Talk:Martingale representation theorem
|WikiProject Statistics||(Rated Start-class, Low-importance)|
|WikiProject Mathematics||(Rated Start-class, Low-importance)|
||This article may be too technical for most readers to understand. (September 2010)|
|This page was nominated for deletion on 2006 March 29. The result of the discussion was keep.|
I have proposed deletion for this article. The theorem stated in this way is substantially uncorrect. IMHO, it needs a major re-writing. So, before doing the eventual job, we should decide if this theorem should be on wikipedia or not. If yes, I could eventually work it out. gala.martin (what?) 23:31, 29 April 2006 (UTC)
- I agree that the statement of the theorem is poor, but it is a start. Why don't we just rewrite it? Perhaps we could restructure it by the following layout?
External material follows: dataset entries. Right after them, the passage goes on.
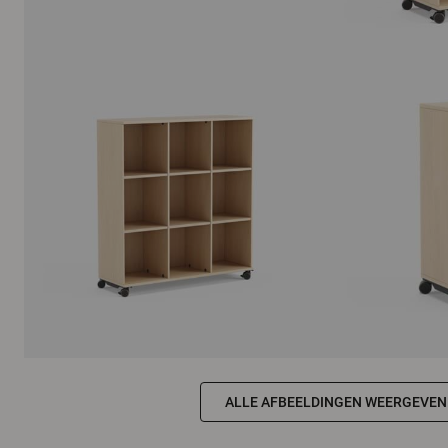
ALLE AFBEELDINGEN WEERGEVEN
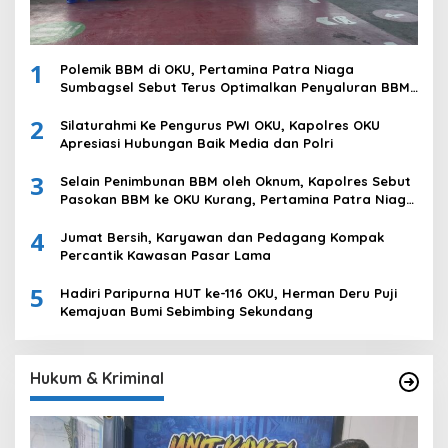
1
Polemik BBM di OKU, Pertamina Patra Niaga
Sumbagsel Sebut Terus Optimalkan Penyaluran BBM
Subsidi dan Perkuat Pengawasan di Kabupaten Ogan
2
Komering Ulu
Silaturahmi Ke Pengurus PWI OKU, Kapolres OKU
Apresiasi Hubungan Baik Media dan Polri
3
Selain Penimbunan BBM oleh Oknum, Kapolres Sebut
Pasokan BBM ke OKU Kurang, Pertamina Patra Niaga
Bungkam
4
Jumat Bersih, Karyawan dan Pedagang Kompak
Percantik Kawasan Pasar Lama
5
Hadiri Paripurna HUT ke-116 OKU, Herman Deru Puji
Kemajuan Bumi Sebimbing Sekundang
Hukum & Kriminal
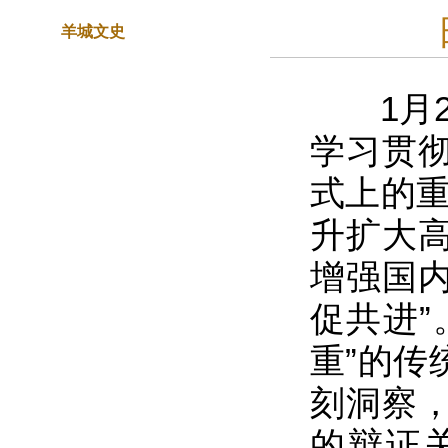
羊城文史
1月2
学习贯
式上的重
升扩大
增强国
促共进”
重”的传
刻洞察
的辩证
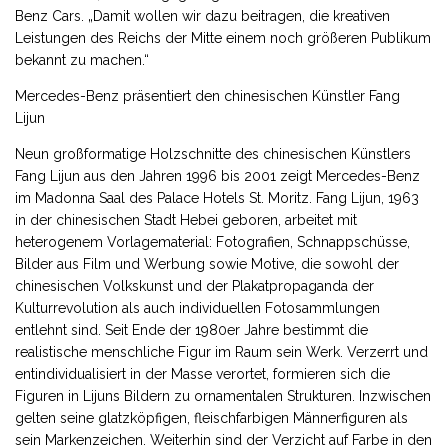
Benz Cars. „Damit wollen wir dazu beitragen, die kreativen
Leistungen des Reichs der Mitte einem noch größeren Publikum
bekannt zu machen.“
Mercedes-Benz präsentiert den chinesischen Künstler Fang
Lijun
Neun großformatige Holzschnitte des chinesischen Künstlers
Fang Lijun aus den Jahren 1996 bis 2001 zeigt Mercedes-Benz
im Madonna Saal des Palace Hotels St. Moritz. Fang Lijun, 1963
in der chinesischen Stadt Hebei geboren, arbeitet mit
heterogenem Vorlagematerial: Fotografien, Schnappschüsse,
Bilder aus Film und Werbung sowie Motive, die sowohl der
chinesischen Volkskunst und der Plakatpropaganda der
Kulturrevolution als auch individuellen Fotosammlungen
entlehnt sind. Seit Ende der 1980er Jahre bestimmt die
realistische menschliche Figur im Raum sein Werk. Verzerrt und
entindividualisiert in der Masse verortet, formieren sich die
Figuren in Lijuns Bildern zu ornamentalen Strukturen. Inzwischen
gelten seine glatzköpfigen, fleischfarbigen Männerfiguren als
sein Markenzeichen. Weiterhin sind der Verzicht auf Farbe in den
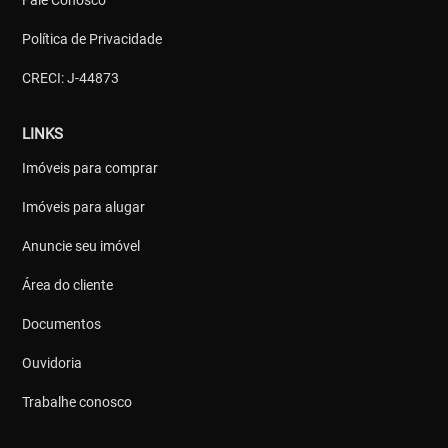
Fale Conosco
Política de Privacidade
CRECI: J-44873
LINKS
Imóveis para comprar
Imóveis para alugar
Anuncie seu imóvel
Área do cliente
Documentos
Ouvidoria
Trabalhe conosco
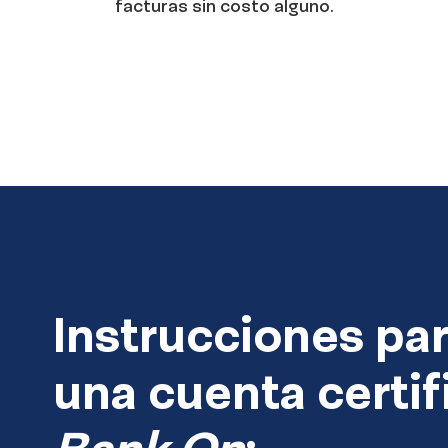
facturas sin costo alguno.
Instrucciones par
una cuenta certif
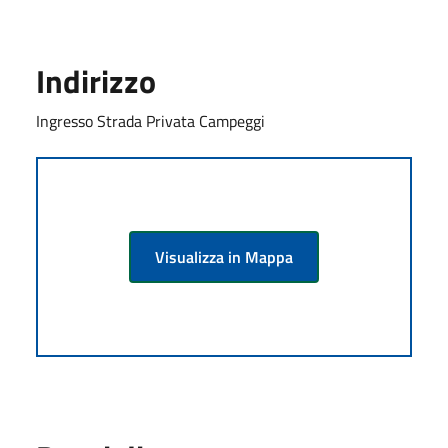
Indirizzo
Ingresso Strada Privata Campeggi
Visualizza in Mappa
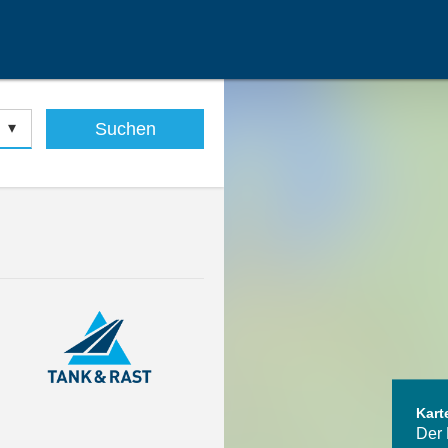
Suchen
Kart
Der 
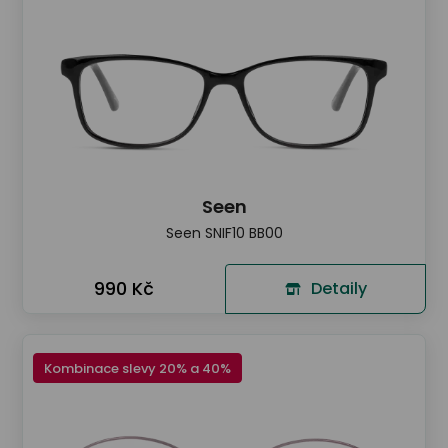
Seen
Seen SNIF10 BB00
990 Kč
Detaily
Kombinace slevy 20% a 40%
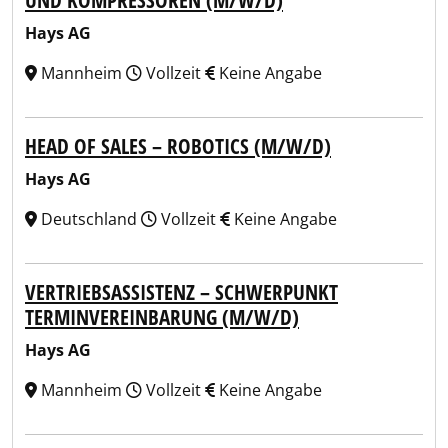
UND KOMPRESSOREN (M/W/D)
Hays AG
Mannheim
Vollzeit
Keine Angabe
HEAD OF SALES – ROBOTICS (M/W/D)
Hays AG
Deutschland
Vollzeit
Keine Angabe
VERTRIEBSASSISTENZ – SCHWERPUNKT
TERMINVEREINBARUNG (M/W/D)
Hays AG
Mannheim
Vollzeit
Keine Angabe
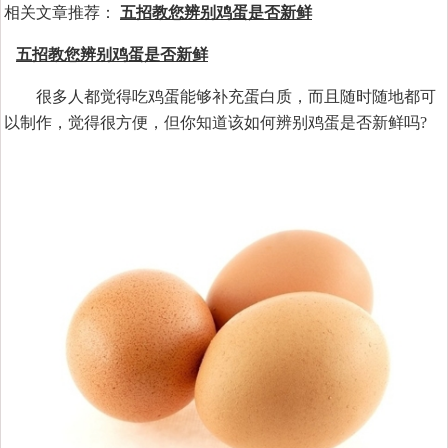
相关文章推荐：
五招教您辨别鸡蛋是否新鲜
五招教您辨别鸡蛋是否新鲜
很多人都觉得吃鸡蛋能够补充蛋白质，而且随时随地都可
以制作，觉得很方便，但你知道该如何辨别鸡蛋是否新鲜吗?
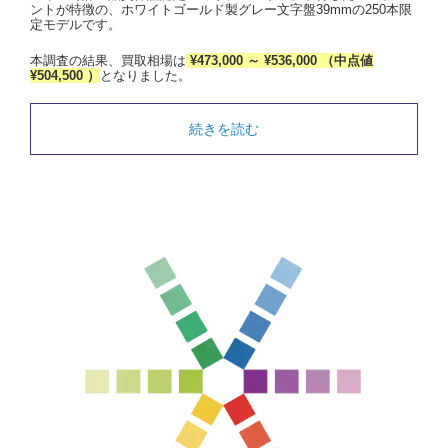
ントが特徴の、ホワイトゴールド製グレー文字盤39mmの250本限
定モデルです。
本調査の結果、買取相場は
¥473,000 ～ ¥536,000 （中点値
¥504,500 ）
となりました。
続きを読む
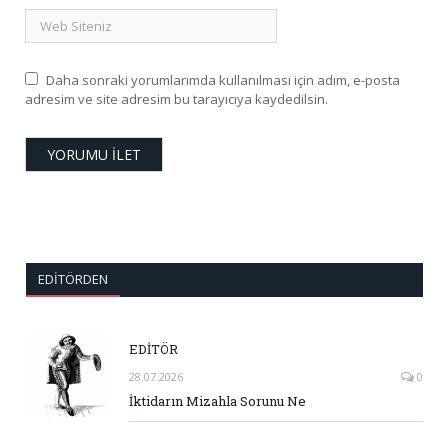
Daha sonraki yorumlarımda kullanılması için adım, e-posta
adresim ve site adresim bu tarayıcıya kaydedilsin.
EDITÖRDEN
EDİTÖR
28.07.2026
0
İktidarın Mizahla Sorunu Ne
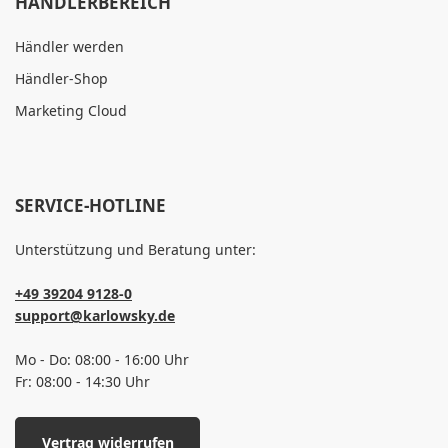
HÄNDLERBEREICH
Händler werden
Händler-Shop
Marketing Cloud
SERVICE-HOTLINE
Unterstützung und Beratung unter:
+49 39204 9128-0
support@karlowsky.de
Mo - Do: 08:00 - 16:00 Uhr
Fr: 08:00 - 14:30 Uhr
Vertrag widerrufen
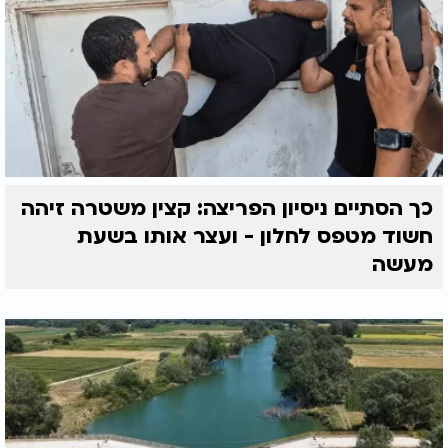
כך הסתיים ניסיון הפריצה: קצין משטרה זיהה
חשוד מטפס לחלון - ועצר אותו בשעת
מעשה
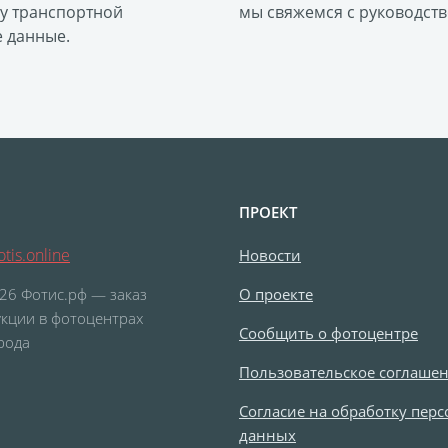
ку транспортной
мы свяжемся с руководств
е данные.
ПРОЕКТ
tis.online
Новости
26 Фотис.рф — заказ
О проекте
кции в фотоцентрах
Сообщить о фотоцентре
рода
Пользовательское соглаше
Согласие на обработку пер
данных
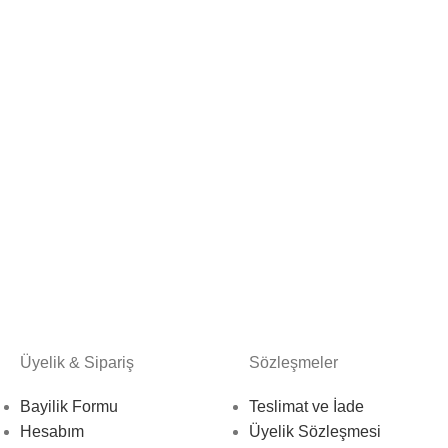
Üyelik & Sipariş
Sözleşmeler
Bayilik Formu
Teslimat ve İade
Hesabım
Üyelik Sözleşmesi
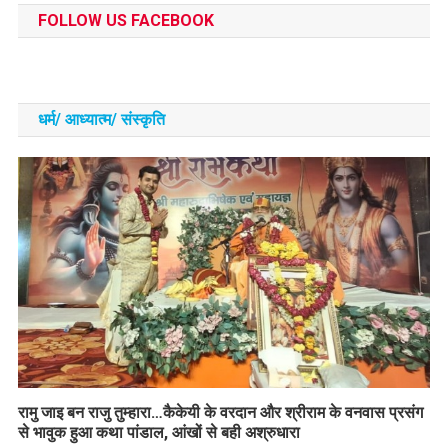
FOLLOW US FACEBOOK
धर्म/ आध्‍यात्‍म/ संस्‍कृति
रामु जाइ बन राजु तुम्हारा…कैकेयी के वरदान और श्रीराम के वनवास प्रसंग
से भावुक हुआ कथा पांडाल, आंखों से बही अश्रुधारा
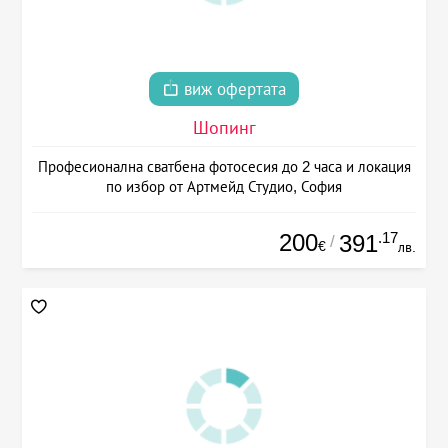
виж офертата
Шопинг
Професионална сватбена фотосесия до 2 часа и локация
по избор от Артмейд Студио, София
200
.17
391
/
€
лв.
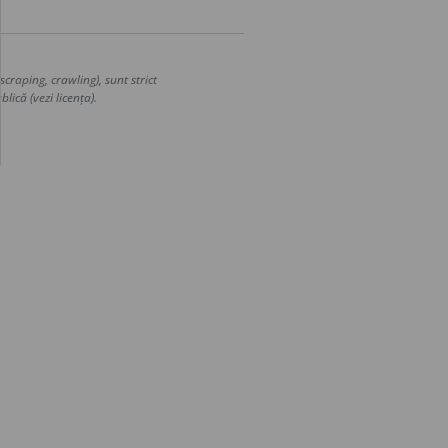
craping, crawling), sunt strict
lică (vezi licența).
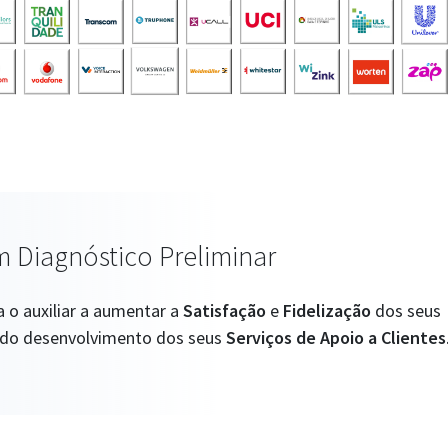
 Diagnóstico Preliminar
a o auxiliar a aumentar a
Satisfação
e
Fidelização
dos seus
s do desenvolvimento dos seus
Serviços de Apoio a Clientes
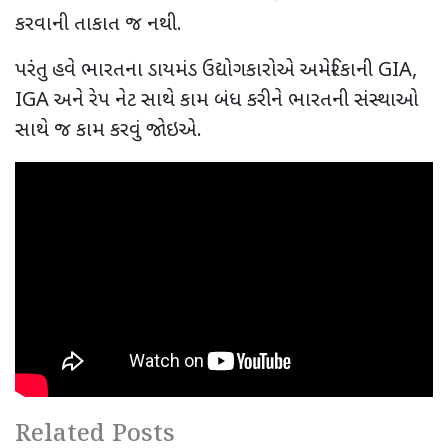
કરવાની તાકાત જ નથી.
પરંતુ હવે ભારતના ડાયમંડ ઉદ્યોગકારોએ અમેરિકાની
GIA,
IGA
અને રેપ નેટ સાથે કામ બંધ કરીને ભારતની સંસ્થાઓ
સાથે જ કામ કરવું જોઇએ.
Related Posts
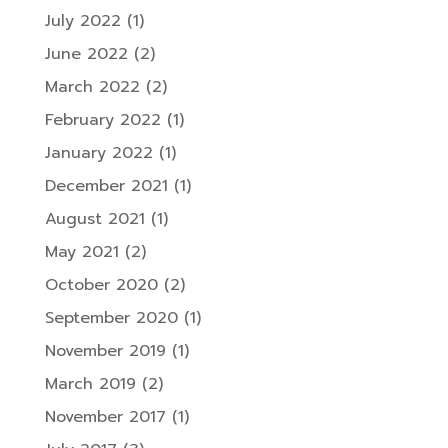
July 2022
(1)
June 2022
(2)
March 2022
(2)
February 2022
(1)
January 2022
(1)
December 2021
(1)
August 2021
(1)
May 2021
(2)
October 2020
(2)
September 2020
(1)
November 2019
(1)
March 2019
(2)
November 2017
(1)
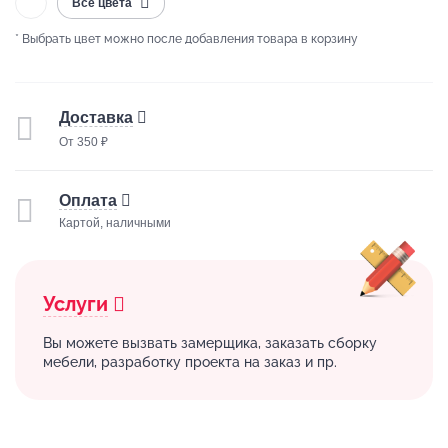
Все цвета
* Выбрать цвет можно после добавления товара в корзину
Доставка
От 350 ₽
Оплата
Картой, наличными
Услуги
Вы можете вызвать замерщика, заказать сборку
мебели, разработку проекта на заказ и пр.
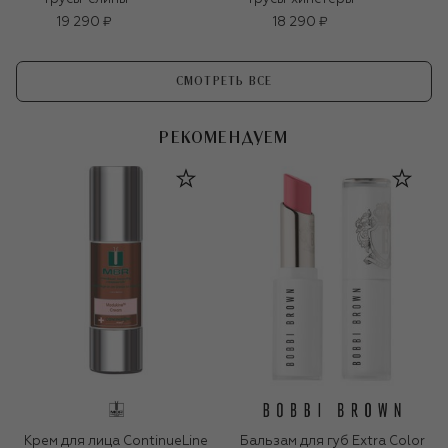
19 290 ₽
18 290 ₽
СМОТРЕТЬ ВСЕ
РЕКОМЕНДУЕМ
Крем для лица ContinueLine
Бальзам для губ Extra Color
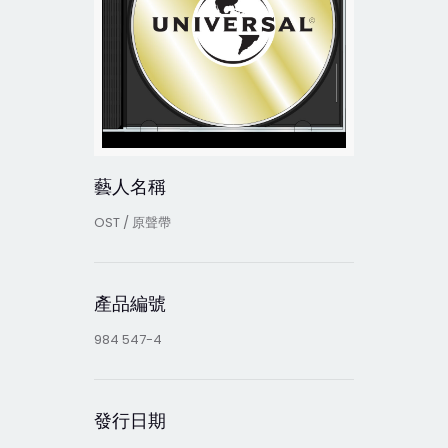
藝人名稱
OST / 原聲帶
產品編號
984 547-4
發行日期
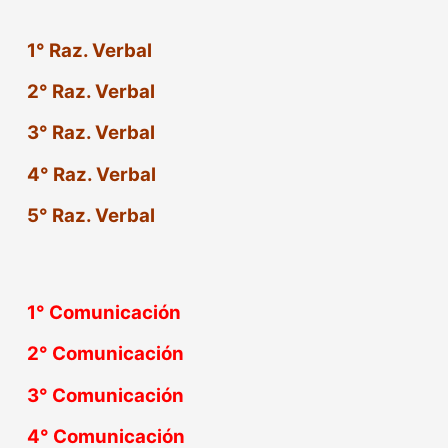
1° Raz. Verbal
2° Raz. Verbal
3° Raz. Verbal
4° Raz. Verbal
5° Raz. Verbal
1°
Comunicación
2°
Comunicación
3°
Comunicación
4°
Comunicación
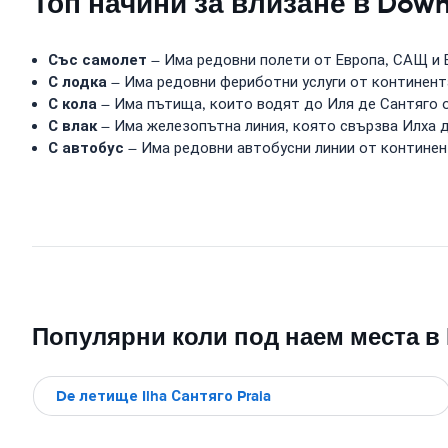
Топ начини за влизане в Down
Със самолет
– Има редовни полети от Европа, САЩ и 
С лодка
– Има редовни фериботни услуги от континент
С кола
– Има пътища, които водят до Иля де Сантяго о
С влак
– Има железопътна линия, която свързва Илха д
С автобус
– Има редовни автобусни линии от континен
Популярни коли под наем места в
De летище Ilha Сантяго Praia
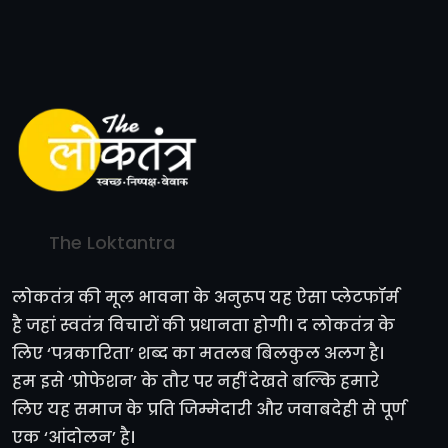
The Loktantra
लोकतंत्र की मूल भावना के अनुरूप यह ऐसा प्लेटफॉर्म
है जहां स्वतंत्र विचारों की प्रधानता होगी। द लोकतंत्र के
लिए ‘पत्रकारिता’ शब्द का मतलब बिलकुल अलग है।
हम इसे ‘प्रोफेशन’ के तौर पर नहीं देखते बल्कि हमारे
लिए यह समाज के प्रति जिम्मेदारी और जवाबदेही से पूर्ण
एक ‘आंदोलन’ है।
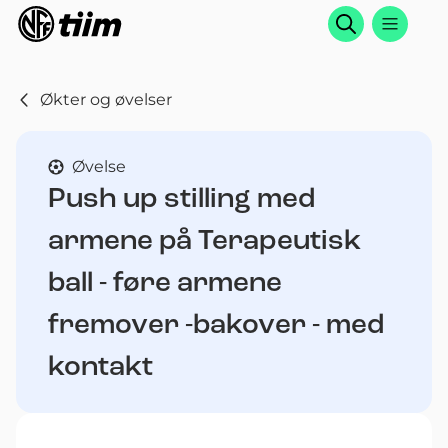
Søk
Økter og øvelser
Øvelse
Push up stilling med
armene på Terapeutisk
ball - føre armene
fremover -bakover - med
kontakt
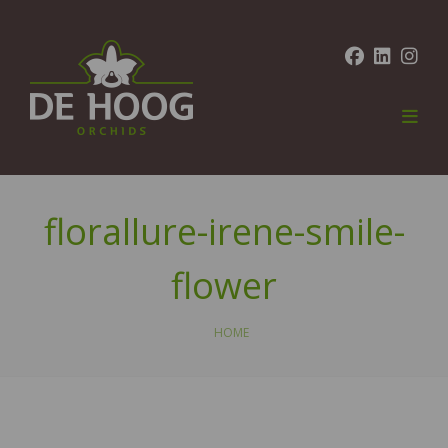
florallure-irene-smile-
flower
HOME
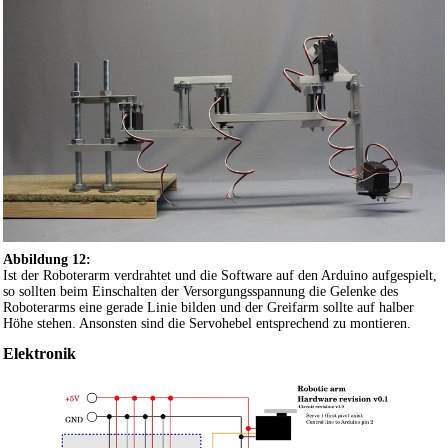
Abbildung 12:
Ist der Roboterarm verdrahtet und die Software auf den Arduino aufgespielt,
so sollten beim Einschalten der Versorgungsspannung die Gelenke des
Roboterarms eine gerade Linie bilden und der Greifarm sollte auf halber
Höhe stehen. Ansonsten sind die Servohebel entsprechend zu montieren.
Elektronik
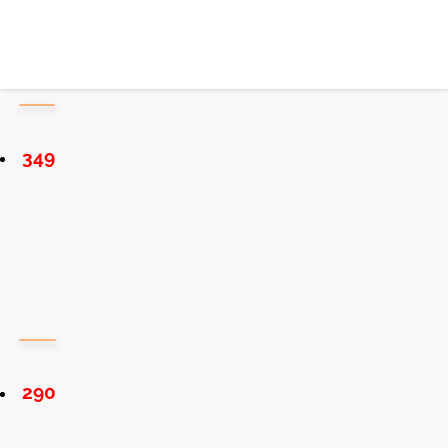
349
290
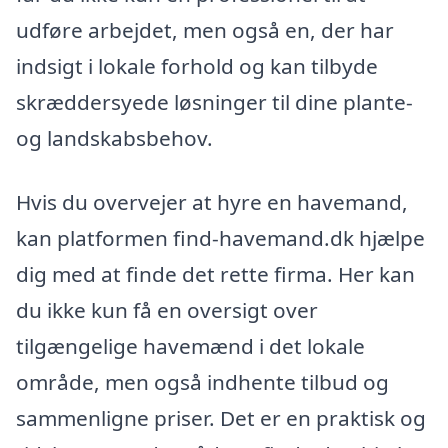
udføre arbejdet, men også en, der har
indsigt i lokale forhold og kan tilbyde
skræddersyede løsninger til dine plante-
og landskabsbehov.
Hvis du overvejer at hyre en havemand,
kan platformen find-havemand.dk hjælpe
dig med at finde det rette firma. Her kan
du ikke kun få en oversigt over
tilgængelige havemænd i det lokale
område, men også indhente tilbud og
sammenligne priser. Det er en praktisk og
- 1. the statement for continuous martingales and give a few references for the proof,
- 2. the statement for general martingales, and few references for the proof
- 3. then perhaps some motivation for it along the lines of saying that Brownian motion is the canonical continuous martingale, while compensated compound Poisson processes are the canonical processes for martingales with jumps and that all martingales are just integrals of a Brownian motion plus some sort of compensated compound Poisson process, and lastly
- 4. some places where the theorem is used such as in finance where it is used to prove the existence of portfolios AJR_1978
Some books refer to the MRT as being the "all cts local martingales are integrals of B.m" version, rather than "all square integrable F_T-measurable random variables are integrals of B.m". For example, Oksendal's "Stochastic Differential Equations" takes this approach, as does Shreve's "Stochastic calculus for finance" and Karatzas and Shreve's "Brownian motion and stochastic calculus" (although K&S doesn't explicitly refer to it by name).